In [1]:
from dataclasses import dataclass
from typing import Dict, Optional
import pandas as pd

In [None]:
@dataclass
class DataTransformationArtifact:
    users: pd.DataFrame
    cards: pd.DataFrame
    merchants: pd.DataFrame
    dates: pd.DataFrame
    transactions: pd.DataFrame

: 

In [2]:
import os
os.chdir('../../')
os.getcwd()

'c:\\Users\\roser\\OneDrive\\Documentos\\fint'

In [None]:
from datetime import datetime
import os
from src.constants import training_pipeline


class TrainingPipelineConfig:
    def __init__(self,timestamp=datetime.now()):
        timestamp =timestamp.strftime('%m_%d_%Y_%H_%M_S')
        self.pipeline_name=training_pipeline.PIPELINE_NAME
        self.artifact_name=training_pipeline.ARTIFACT_DIR
        self.artifact_dir=os.path.join(self.artifact_name,timestamp)
        self.model_dir=os.path.join('final_model')
        self.timestamp: str=timestamp

class DataTransformationConfig:
    def __init__(self,training_pipeline_config:TrainingPipelineConfig):
        self.data_transformation: str= os.path.join(training_pipeline_config.artifact_dir, training_pipeline.DATA_TRANSFORMATION_DIR_NAME)
        self.table_name: str= training_pipeline.DATA_TABLE_NAME
        self.data_transformation_transformed_data_dir:str = training_pipeline.DATA_TRANSFORMATION_TRANSFORMED_DATA_DIR
        self.data_transformation_transformed_object_dir:str = training_pipeline.DATA_TRANSFORMATION_TRANSFORMED_OBJECT_DIR

        



In [None]:
import sys
import os
import numpy as np
import pandas as pd
from sklearn.impute import KNNImputer
from sklearn.pipeline import Pipeline

from src.entity.artifact_entity import (
    DataValidationArtifact
)

from src.exception.exception import FintechException
from src.logging.logger import logging
from src.utils.common import users_table,cards_table,transactions_table,merchants_table,date_table


from conn import engine



In [None]:
class DataTransformation:
    def __init__(self, data_validation_artifact: DataValidationArtifact, data_transformation_config: DataTransformationArtifact):
        try:
            self.data_validation_artifact:DataValidationArtifact=data_validation_artifact
            self.data_transformation_config:DataTransformationConfig=data_transformation_config
        
        except Exception as e:
            raise FintechException(e,sys)
        
    def create_database_conn(self):
        try:
            with engine.connect() as connection:
                connection.execute(users_table)
                connection.execute(cards_table)
                connection.execute(merchants_table)
                connection.execute(transactions_table)
                connection.execute(date_table)
        except Exception as e:
            raise FintechException(e, sys)
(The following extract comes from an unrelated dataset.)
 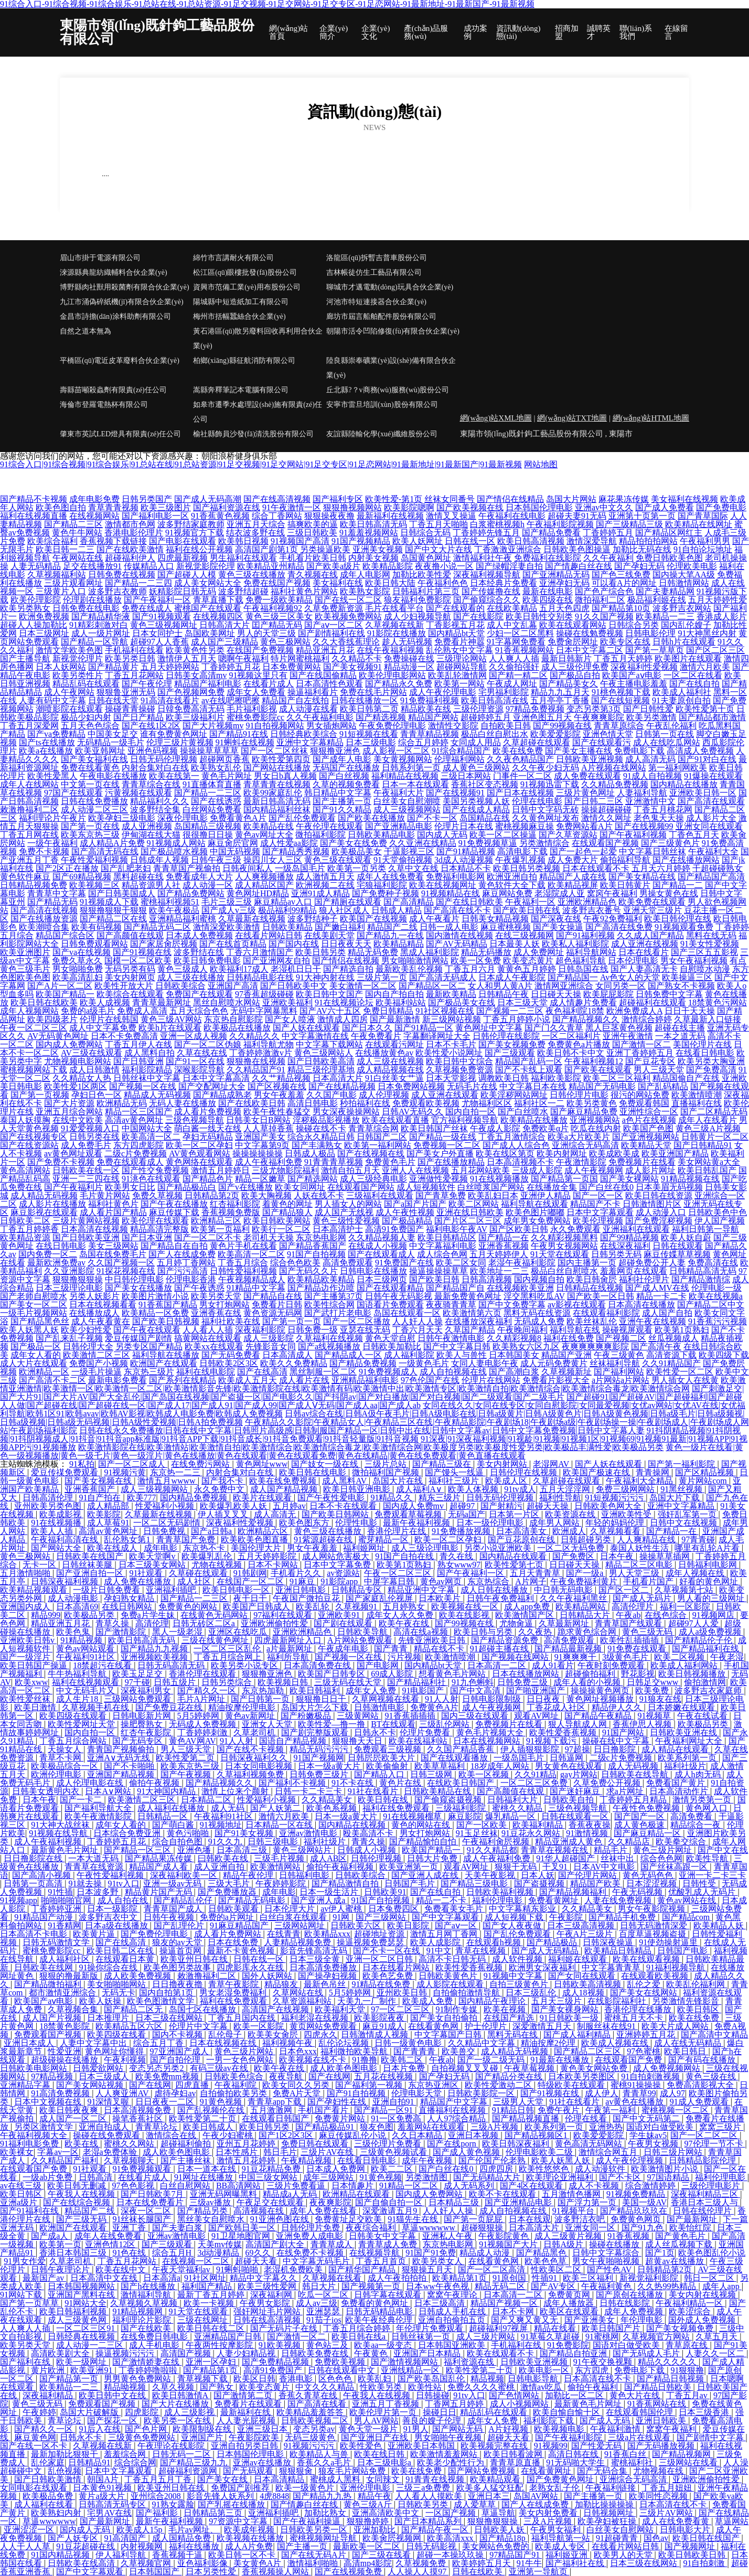 What do you see at coordinates (77, 1606) in the screenshot?
I see `日本高清69` at bounding box center [77, 1606].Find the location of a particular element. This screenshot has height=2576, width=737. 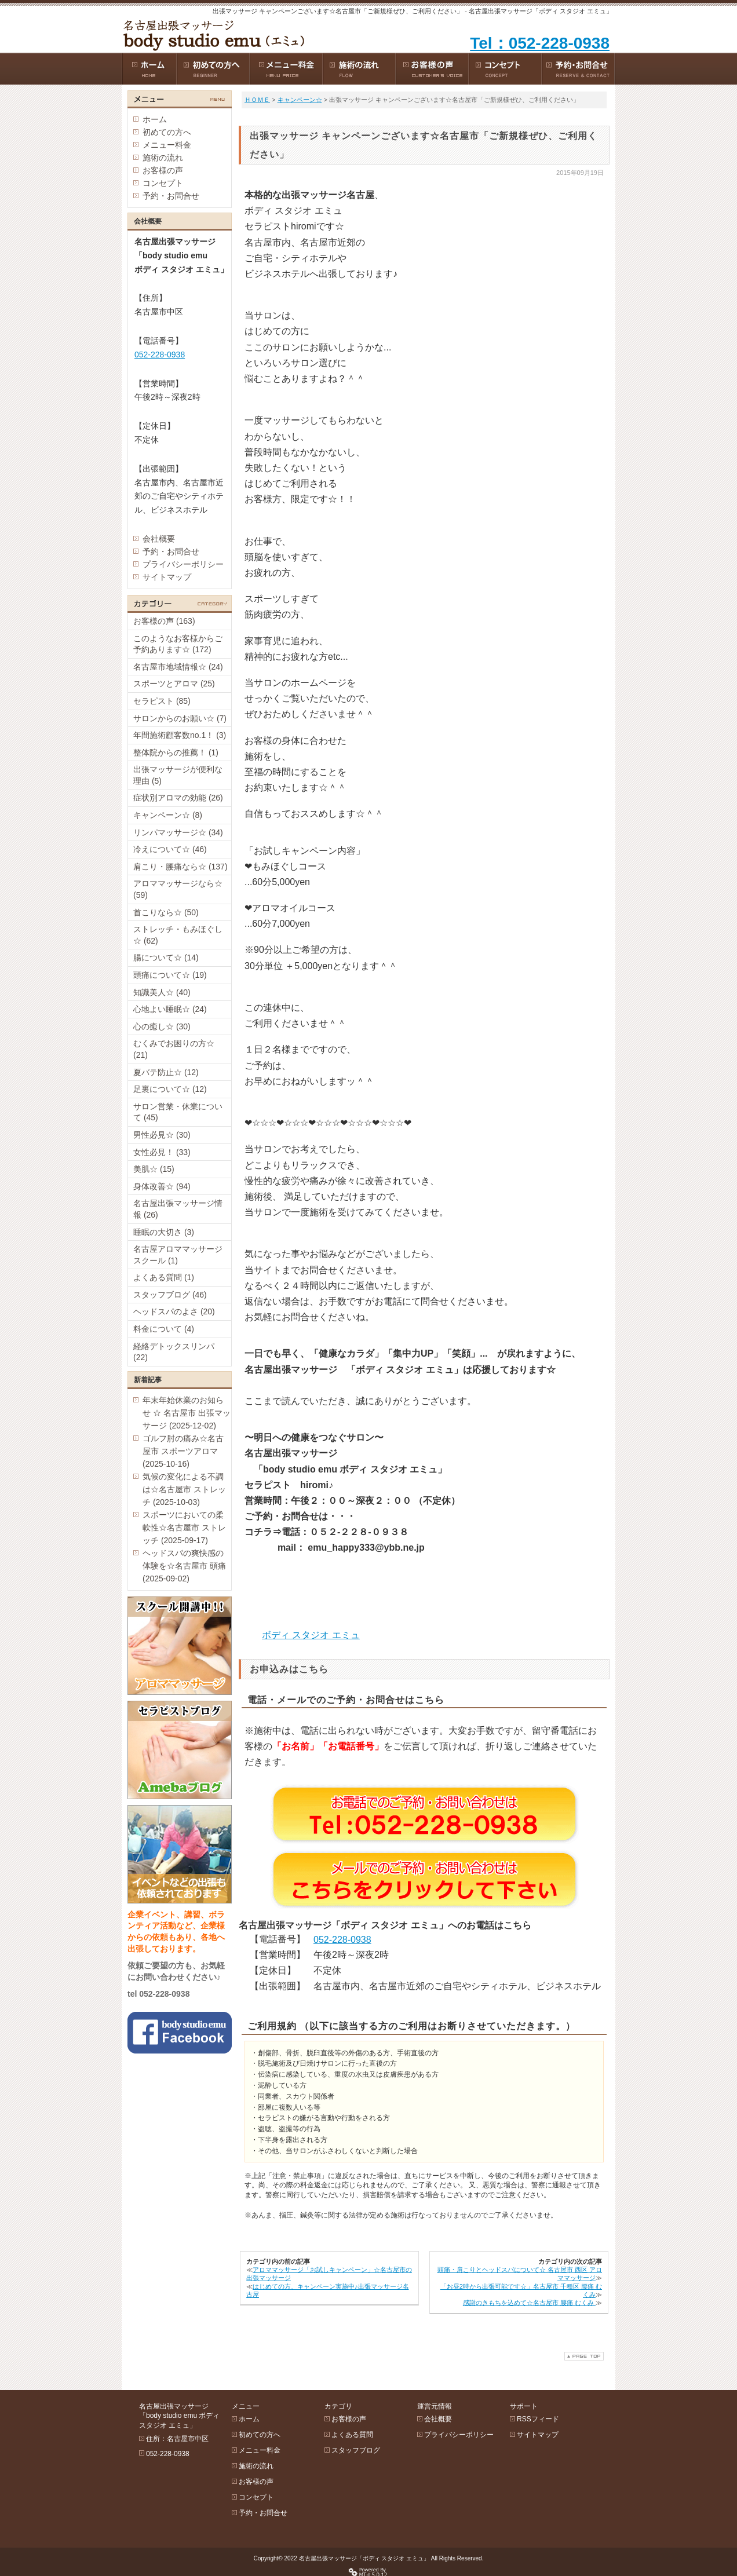

サイトマップ is located at coordinates (167, 577).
    def upload_to_db(self,df):
        df_users = df['users'][["id", "gender", "birth_year", "birth_month", "current_age", 
               "retirement_age", "per_capita_income", "yearly_income", 
               "total_debt", "credit_score", "num_credit_cards"]]

        df_cards = df['cards'][["id", "client_id", "card_brand", "card_type", "has_chip", 
                    "num_cards_issued", "credit_limit", "acct_open_date", 
                    "year_pin_last_changed", "card_on_dark_web"]]

        df_merchants = df['transactions'][["id", "merchant_city", "merchant_state", "zip", "mcc"]]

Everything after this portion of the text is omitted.